While doing my interview with ThaPhlash... I found this site, and they have some crazy good wallpapers. I downloaded at least 50 using Chrome to Phone.

http://browse.deviantart.com/customization/wallpaper/

be sure to sort or specify if you like, I just went page by page and found gold along the way.

Other suggestions from RW members below.. and they are ALL good and in no order:

http://wallbase.cc/

http://apod.nasa.gov/apod/archivepix.html

http://interfacelift.com/wallpaper/downloads/date/any/


----------



## Zach

YES!! Needed some new wall papers! Thank you.


----------



## gancho

Thanks S15274n. I tend to get bored with my wallpapers and change fairly frequently. Another site I have found with some good pics is: http://interfacelift.com/wallpaper/downloads/date/any/. You can download the pics in various resolutions and they even offer a handful of resolutions for android phones


----------



## Fox_Dye

Thanks for the links I needed some fresh wallpapers.

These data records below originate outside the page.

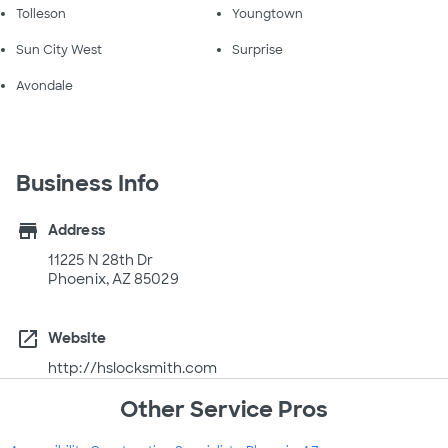
Tolleson
Youngtown
Sun City West
Surprise
Avondale
Business Info
store
Address
11225 N 28th Dr
Phoenix, AZ 85029
open_in_new
Website
http://hslocksmith.com
Other Service Pros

Sent from my DROIDX using Tapatalk


----------



## s15274n

Gancho, thanks man. Found this and it looks great.

http://interfacelift.com/wallpaper/D0f6539a/02604_platform_960x800.jpg


----------



## Big Dog KMc

If anyone is into Space Pictures then this is the place for you.
http://apod.nasa.gov/apod/archivepix.html
Some relay amazing Pics here.

The older the year say 2002 and back, most of the pics resolutions get grainier.
One could literally get lost on this site.


----------



## 0909xelA

Thanks everyone for the share. If you want something different and stunning, the following site has it all. 
http://wallbase.cc


----------



## s15274n

loving these sites... if you can't find an amazing wallpaper on these links, you are blind.


----------



## gancho

S15274n said:


> loving these sites... if you can't find an amazing wallpaper on these links, you are blind.


Agreed! If I could make a suggestion it would be nice to have all the links aggregated in the first post so everyone would have easy access (who knows, could turn into another guide :android-smile


----------



## s15274n

done and done.


----------



## gancho

Awesome, ty.


----------